Wypożyczenie Grzegorza Krychowiaka z Paris Saint-Germain do Lokomotiwu Moskwa zostało sfinalizowane we wtorek, ale reprezentant Polski ma spore zaległości treningowe względem kolegów z zespołu. Pierwsze trzy tygodnie po pożegnaniu z mundialem Krychowiak poświęcił na odpoczynek, o co nie można mieć do niego pretensji, skoro w jego przypadku sezon 2017/2018 trwał do 28 czerwca.
Później jednak pomocnik nie przygotowywał się do nowych rozgrywek z PSG, a jedynie ćwiczył indywidualnie podczas pobytu w Ameryce Południowej. Z Lokomotiwem też jeszcze nie miał okazji trenować i wszystko wskazuje na to, że w pierwszych kolejkach sezonu 2018/2019 nie zobaczymy go na boisku.
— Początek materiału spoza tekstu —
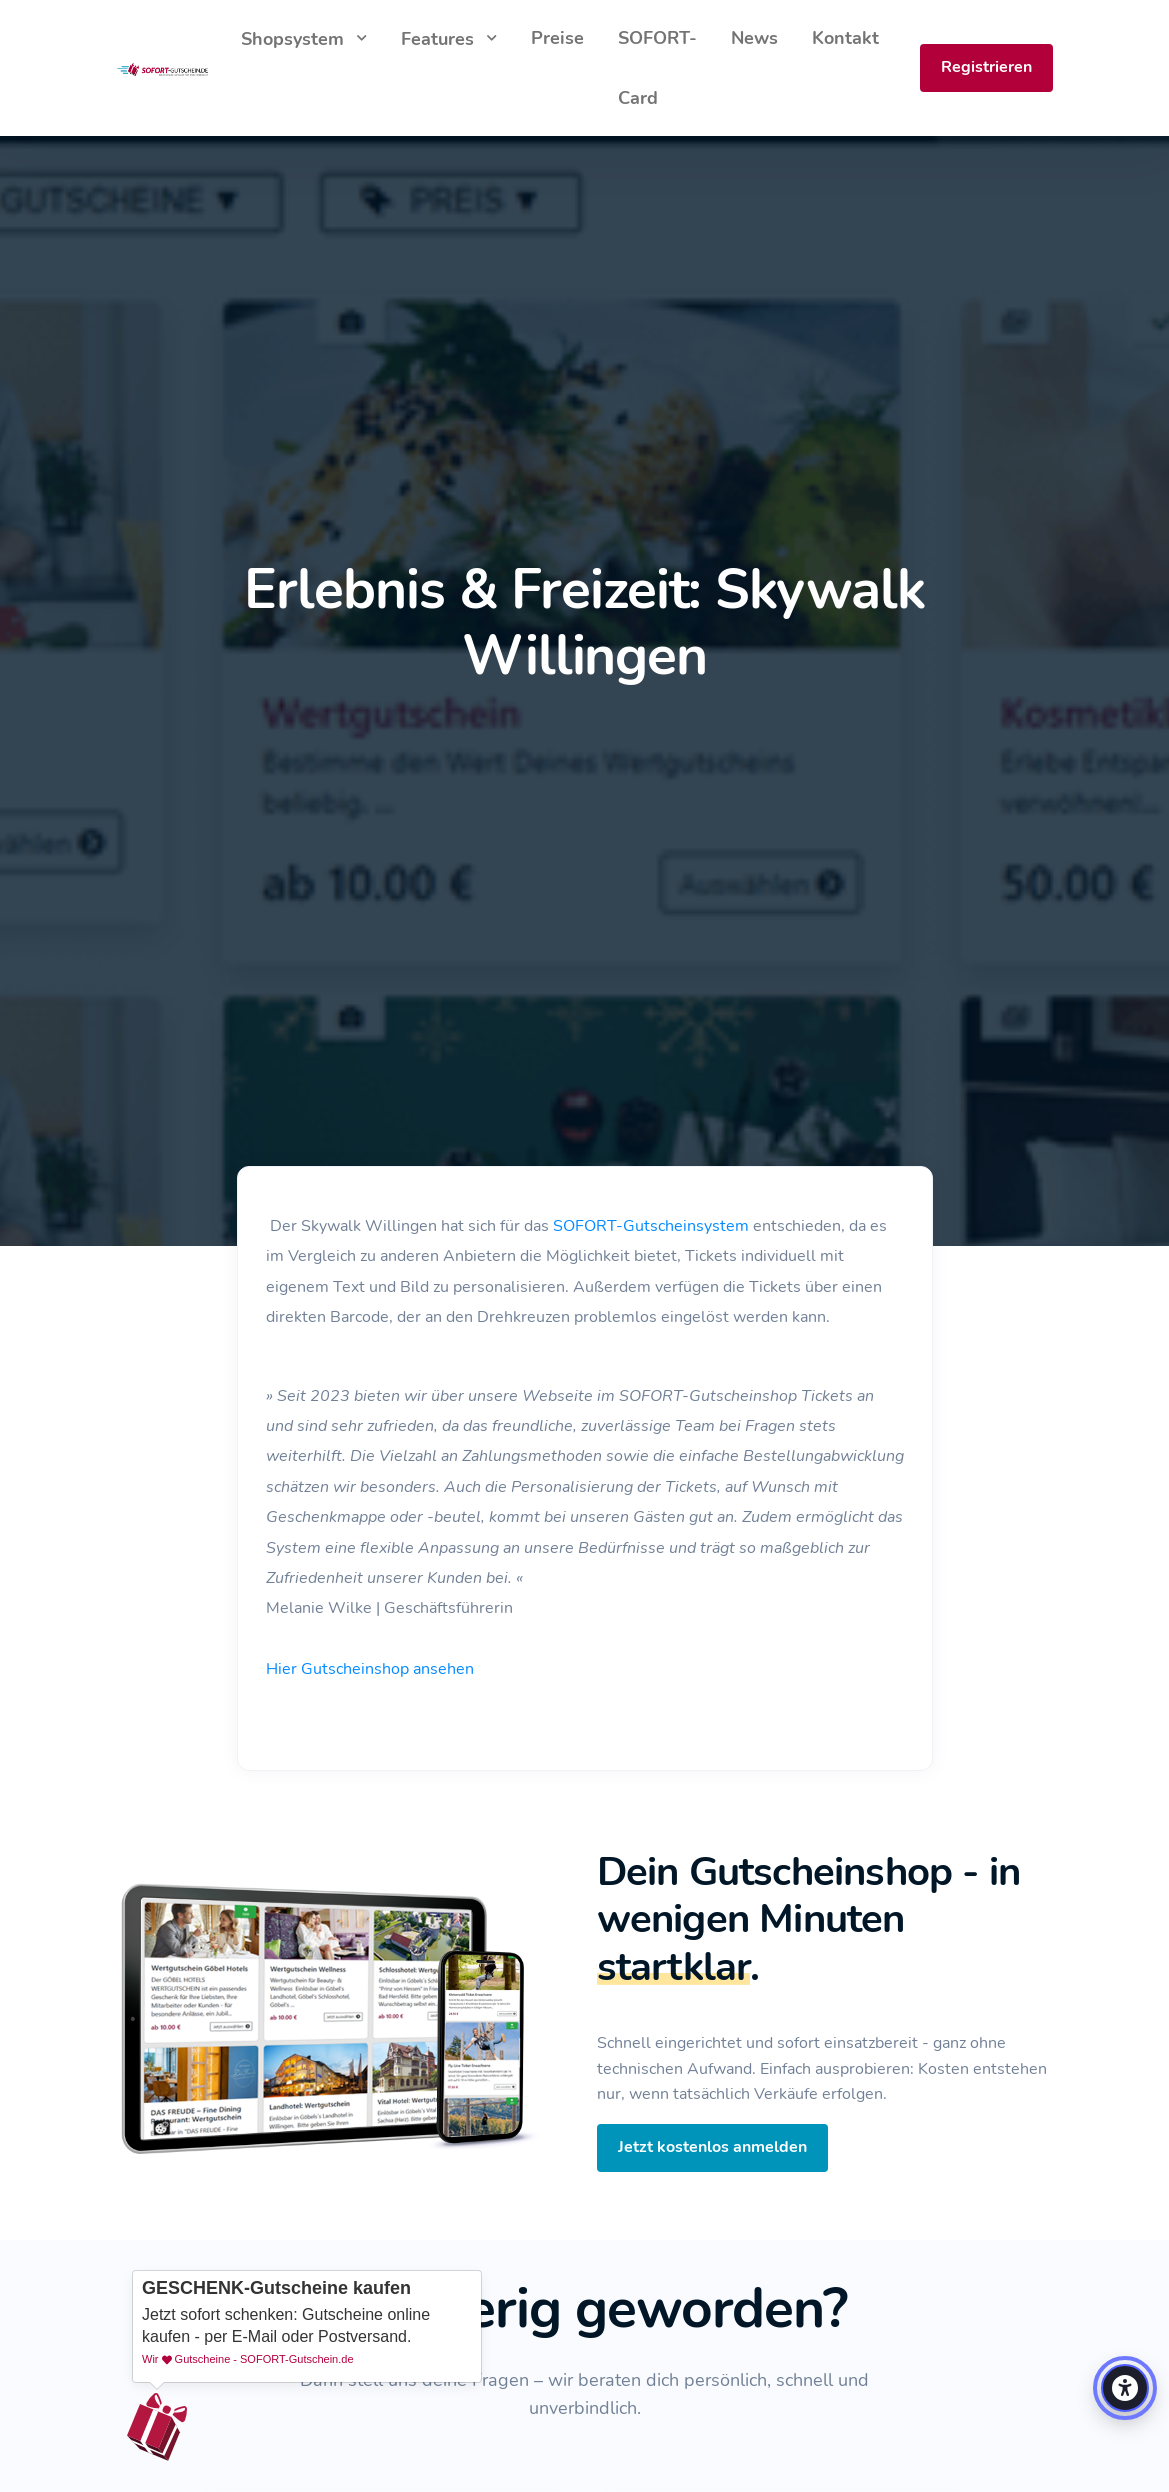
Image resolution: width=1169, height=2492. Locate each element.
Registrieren (986, 67)
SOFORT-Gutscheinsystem (651, 1226)
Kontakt (845, 38)
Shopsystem (295, 39)
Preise (557, 38)
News (754, 38)
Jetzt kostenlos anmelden (712, 2147)
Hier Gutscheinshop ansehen (370, 1669)
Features (440, 39)
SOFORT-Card (657, 68)
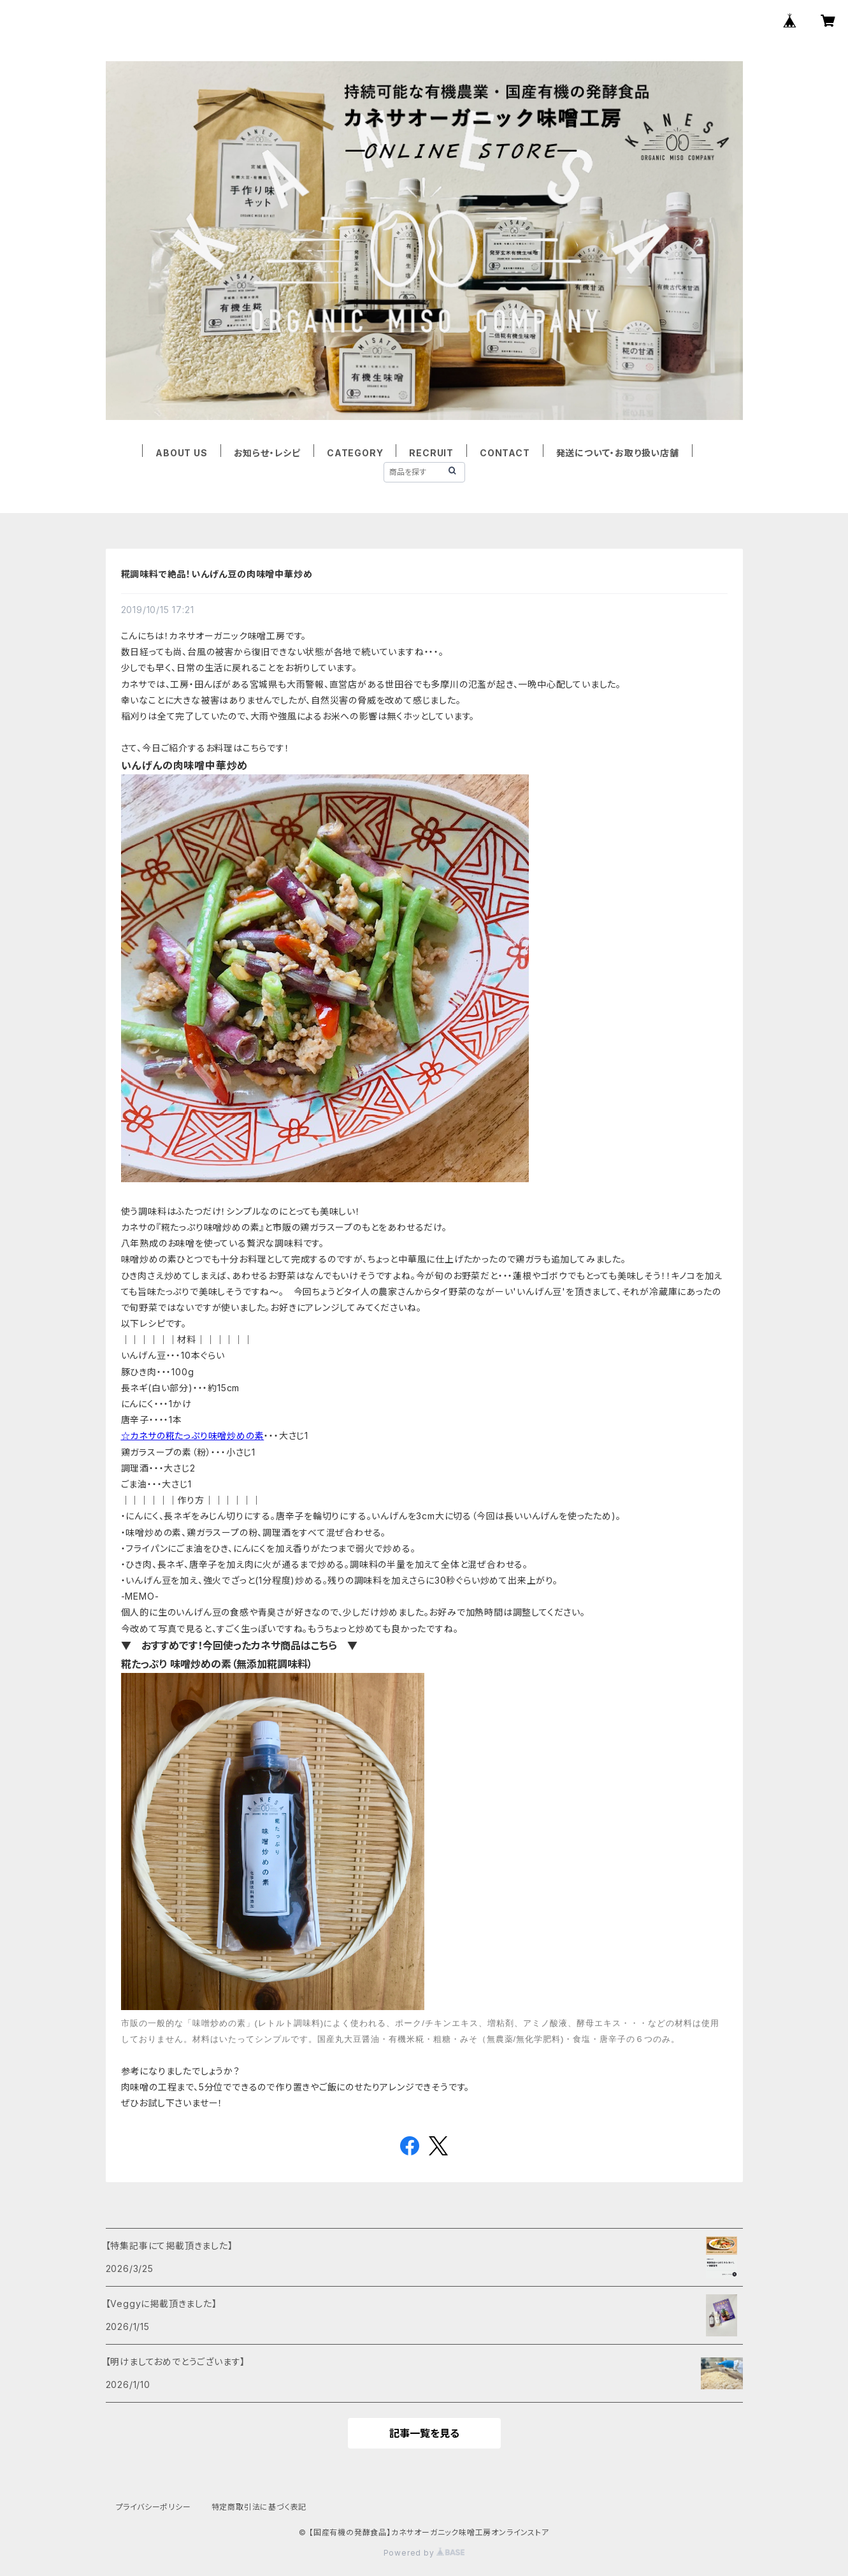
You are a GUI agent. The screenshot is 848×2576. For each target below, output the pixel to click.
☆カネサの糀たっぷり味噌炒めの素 (192, 1435)
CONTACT (505, 452)
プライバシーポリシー (153, 2507)
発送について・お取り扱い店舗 (617, 452)
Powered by (424, 2553)
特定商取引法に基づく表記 (259, 2507)
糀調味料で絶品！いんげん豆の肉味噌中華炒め (217, 573)
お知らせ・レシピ (267, 452)
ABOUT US (181, 452)
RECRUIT (431, 452)
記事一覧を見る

Lokomotiw zainauguruje nowy sezon w piątek, kiedy w meczu o Superpuchar Rosji zmierzy się z CSKA Moskwa. Jurij Siemin powołał na spotkanie z Wojskowymi 24 zawodników, a dla Krychowiaka zabrakło miejsca w rozbudowanej kadrze.
- Nasz nowy zawodnik Grzegorz Krychowiak nie poleciał do Niżnego Nowogrodu. Dołączy do drużyny w niedalekiej przyszłości. Teraz trwa kompletowanie dokumentów niezbędnych do zarejestrowania piłkarza w związku - poinformował agencję "TASS" rzecznik prasowy Lokomotiwu.
ZOBACZ WIDEO Jerzy Brzęczek zaczyna jak Adam Nawałka. Na prezentacji otrzymał koszulkę bez numeru
Krychowiak ma się odbudować w Moskwie po nieudanych sezonach w PSG i West Bromwich Albion, ale od początku przygody z Lokomowitem ma pod górkę. Trzy dni po spotkaniu z CSKA mistrzowie Rosji zagrają o ligowe punkty z FC Ufa, a do pierwszej przerwy reprezentacyjnej, czyli do 1 września, rozegrają aż siedem spotkań.
Udział w MŚ 2018 nie tłumaczy zaległości treningowych Krychowiaka. Wśród 24 piłkarzy Lokomotiwu, którzy udali się do Niżnego Nowogrodu, znaleźli się Maciej Rybus, bracia Aleksiej i Anton Miranczuk, Vedran Corluka, Manuel Fernandes i Jefferson Farfan, którzy także reprezentowali swoje kraje na ostatnich mistrzostwach świata, a treningi z zespołem wznowili kilkanaście dni temu.